**Work to be completed:**
Every line from the start of the entries up to and including the one bearing "learn more about" must be printed verbatim, without the pictures.

Data excerpts:
--------

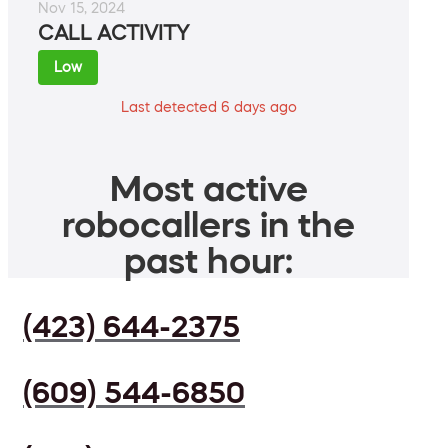
Nov 15, 2024
CALL ACTIVITY
Low
Last detected 6 days ago
Most active
robocallers in the
past hour:
(423) 644-2375
(609) 544-6850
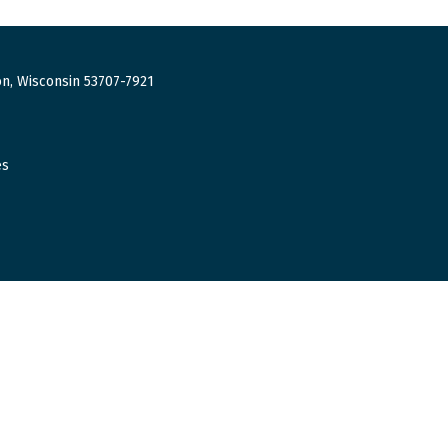
n, Wisconsin 53707-7921
es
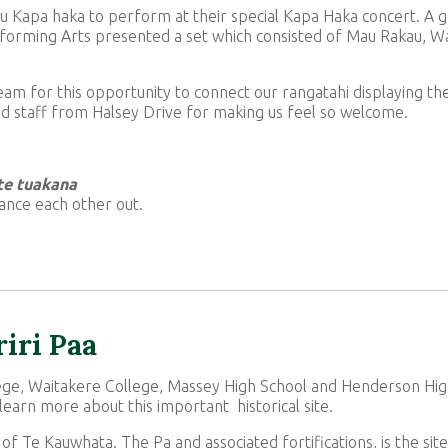
 Kapa haka to perform at their special Kapa Haka concert. A 
rforming Arts presented a set which consisted of Mau Rakau, W
team for this opportunity to connect our rangatahi displaying th
nd staff from Halsey Drive for making us feel so welcome.
 te tuakana
ance each other out.
riri Paa
ege, Waitakere College, Massey High School and Henderson Hig
 learn more about this important historical site.
 of Te Kauwhata. The Pa and associated fortifications, is the site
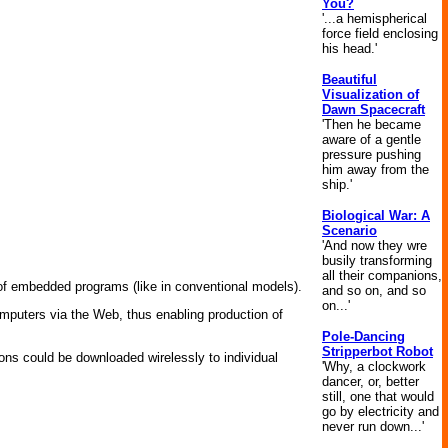
You?
'...a hemispherical
force field enclosing
his head.'
Beautiful
Visualization of
Dawn Spacecraft
'Then he became
aware of a gentle
pressure pushing
him away from the
ship.'
Biological War: A
Scenario
'And now they wre
busily transforming
all their companions,
of embedded programs (like in conventional models).
and so on, and so
on...'
computers via the Web, thus enabling production of
Pole-Dancing
Stripperbot Robot
ions could be downloaded wirelessly to individual
'Why, a clockwork
dancer, or, better
still, one that would
go by electricity and
never run down...'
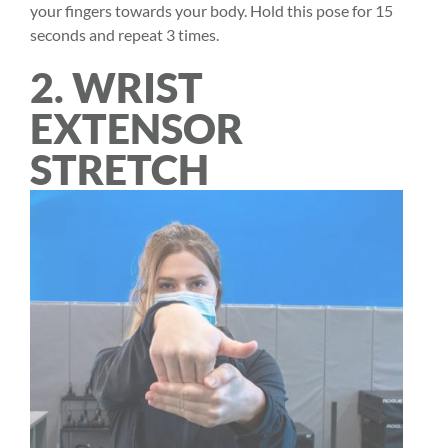
your fingers towards your body. Hold this pose for 15
seconds and repeat 3 times.
2. WRIST
EXTENSOR
STRETCH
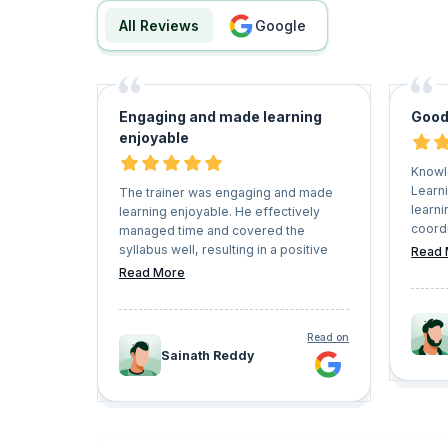
All Reviews
google
Engaging and made learning
Good
enjoyable
Knowl
Learni
The trainer was engaging and made
learni
learning enjoyable. He effectively
coord
managed time and covered the
ensur
syllabus well, resulting in a positive
Read 
trainin
learning experience.
Read More
Read on
Sainath Reddy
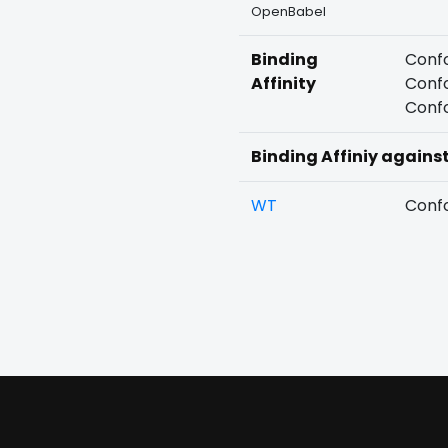
OpenBabel
Binding
Confo
Affinity
Confo
Confo
Binding Affiniy agains
WT
Confo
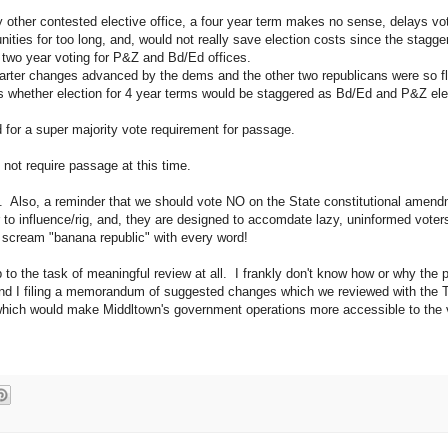
 other contested elective office, a four year term makes no sense, delays vot
nities for too long, and, would not really save election costs since the stag
e two year voting for P&Z and Bd/Ed offices.
arter changes advanced by the dems and the other two republicans were so fl
s whether election for 4 year terms would be staggered as Bd/Ed and P&Z ele
d for a super majority vote requirement for passage.
not require passage at this time.
. Also, a reminder that we should vote NO on the State constitutional amend
er to influence/rig, and, they are designed to accomdate lazy, uninformed vote
scream "banana republic" with every word!
to the task of meaningful review at all. I frankly don't know how or why the
and I filing a memorandum of suggested changes which we reviewed with the
 which would make Middltown's government operations more accessible to the 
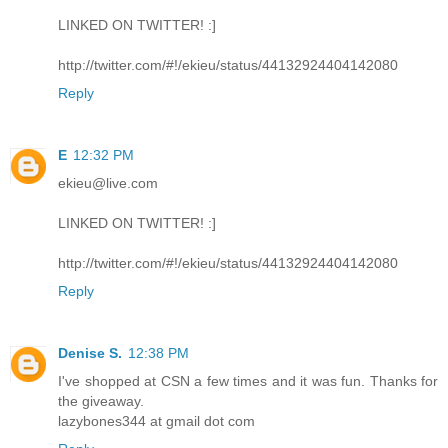
LINKED ON TWITTER! :]
http://twitter.com/#!/ekieu/status/44132924404142080
Reply
E
12:32 PM
ekieu@live.com
LINKED ON TWITTER! :]
http://twitter.com/#!/ekieu/status/44132924404142080
Reply
Denise S.
12:38 PM
I've shopped at CSN a few times and it was fun. Thanks for
the giveaway.
lazybones344 at gmail dot com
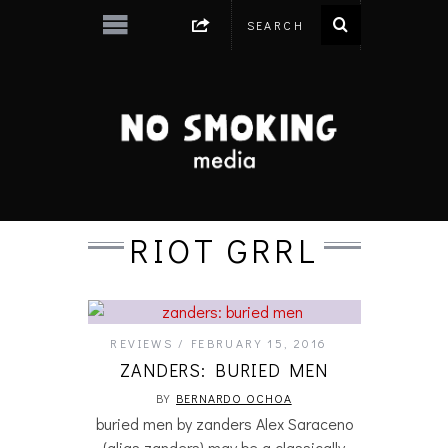
RIOT GRRL
REVIEWS
FEBRUARY 15, 2016
ZANDERS: BURIED MEN
BY
BERNARDO OCHOA
buried men by zanders Alex Saraceno
(alias zanders) may be a classically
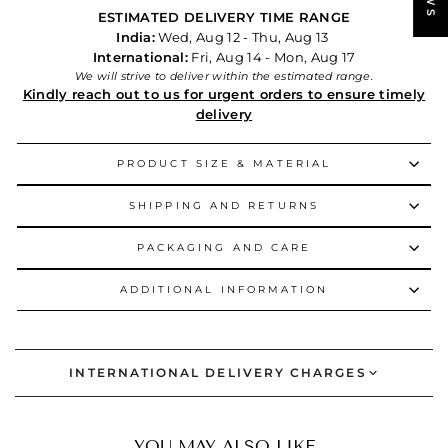
ESTIMATED DELIVERY TIME RANGE
India:
Wed, Aug 12 - Thu, Aug 13
International:
Fri, Aug 14 - Mon, Aug 17
We will strive to deliver within the estimated range.
Kindly reach out to us for urgent orders to ensure timely
delivery
PRODUCT SIZE & MATERIAL
SHIPPING AND RETURNS
PACKAGING AND CARE
ADDITIONAL INFORMATION
INTERNATIONAL DELIVERY CHARGES
YOU MAY ALSO LIKE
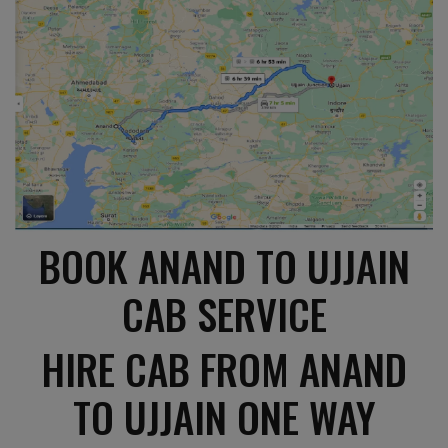
BOOK ANAND TO UJJAIN
CAB SERVICE
HIRE CAB FROM ANAND
TO UJJAIN ONE WAY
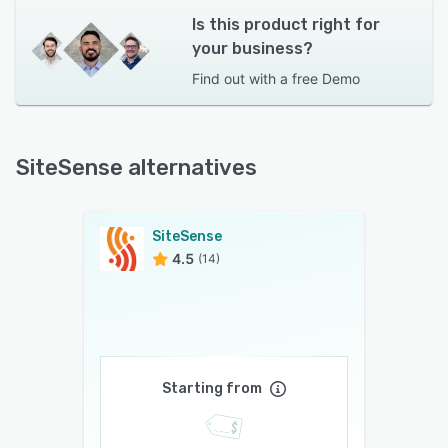
Is this product right for
your business?
Find out with a
free Demo
SiteSense alternatives
SiteSense
4.5
(14)
Starting from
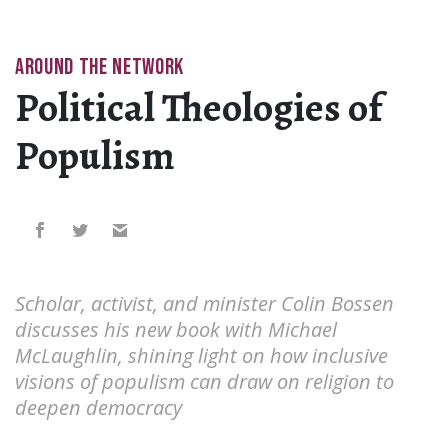
AROUND THE NETWORK
Political Theologies of
Populism
Scholar, activist, and minister Colin Bossen
discusses his new book with Michael
McLaughlin, shining light on how inclusive
visions of populism can draw on religion to
deepen democracy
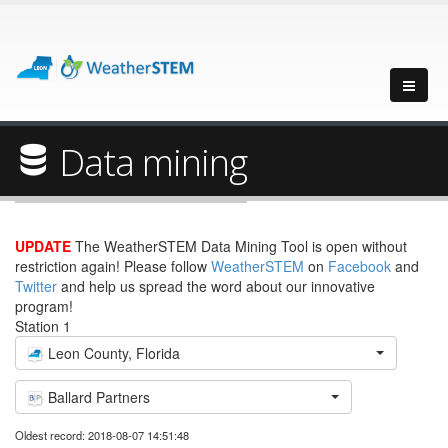
Data mining
UPDATE
The WeatherSTEM Data Mining Tool is open without
restriction again! Please follow
WeatherSTEM
on
Facebook
and
Twitter
and help us spread the word about our innovative
program!
Station 1
Leon County, Florida
Ballard Partners
Oldest record: 2018-08-07 14:51:48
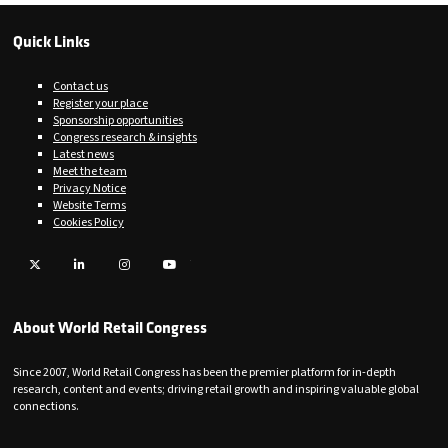
Quick Links
Contact us
Register your place
Sponsorship opportunities
Congress research & insights
Latest news
Meet the team
Privacy Notice
Website Terms
Cookies Policy
Twitter
LinkedIn
Instagram
YouTube
About World Retail Congress
Since 2007, World Retail Congress has been the premier platform for in-depth
research, content and events; driving retail growth and inspiring valuable global
connections.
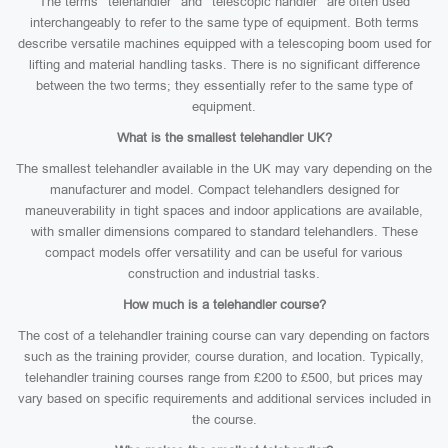
The terms “telehandler” and “telescopic handler” are often used
interchangeably to refer to the same type of equipment. Both terms
describe versatile machines equipped with a telescoping boom used for
lifting and material handling tasks. There is no significant difference
between the two terms; they essentially refer to the same type of
equipment.
What is the smallest telehandler UK?
The smallest telehandler available in the UK may vary depending on the
manufacturer and model. Compact telehandlers designed for
maneuverability in tight spaces and indoor applications are available,
with smaller dimensions compared to standard telehandlers. These
compact models offer versatility and can be useful for various
construction and industrial tasks.
How much is a telehandler course?
The cost of a telehandler training course can vary depending on factors
such as the training provider, course duration, and location. Typically,
telehandler training courses range from £200 to £500, but prices may
vary based on specific requirements and additional services included in
the course.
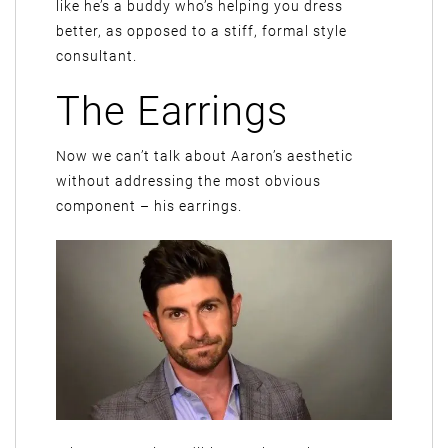
like he’s a buddy who’s helping you dress
better, as opposed to a stiff, formal style
consultant.
The Earrings
Now we can’t talk about Aaron’s aesthetic
without addressing the most obvious
component – his earrings.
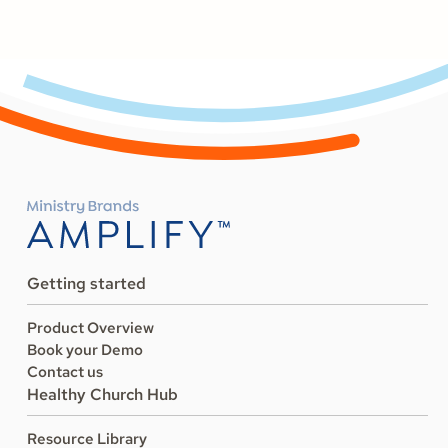
Getting started
Product Overview
Book your Demo
Contact us
Healthy Church Hub
Resource Library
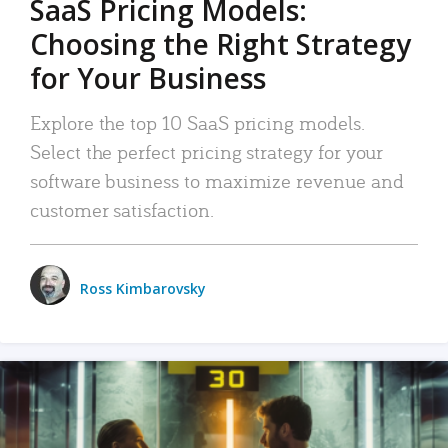
SaaS Pricing Models:
Choosing the Right Strategy
for Your Business
Explore the top 10 SaaS pricing models.
Select the perfect pricing strategy for your
software business to maximize revenue and
customer satisfaction.
Ross Kimbarovsky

--------

**Solution to this task:**
Nov 15, 2024
CALL ACTIVITY
Low
Last detected 6 days ago
Most active
robocallers in the
past hour:
(423) 644-2375
(609) 544-6850
n, Wisconsin 53707-7921
es
 Kapa haka to perform at their special Kapa Haka concert. A 
rforming Arts presented a set which consisted of Mau Rakau, W
team for this opportunity to connect our rangatahi displaying th
nd staff from Halsey Drive for making us feel so welcome.
 te tuakana
ance each other out.
riri Paa
ege, Waitakere College, Massey High School and Henderson Hig
 learn more about this important historical site.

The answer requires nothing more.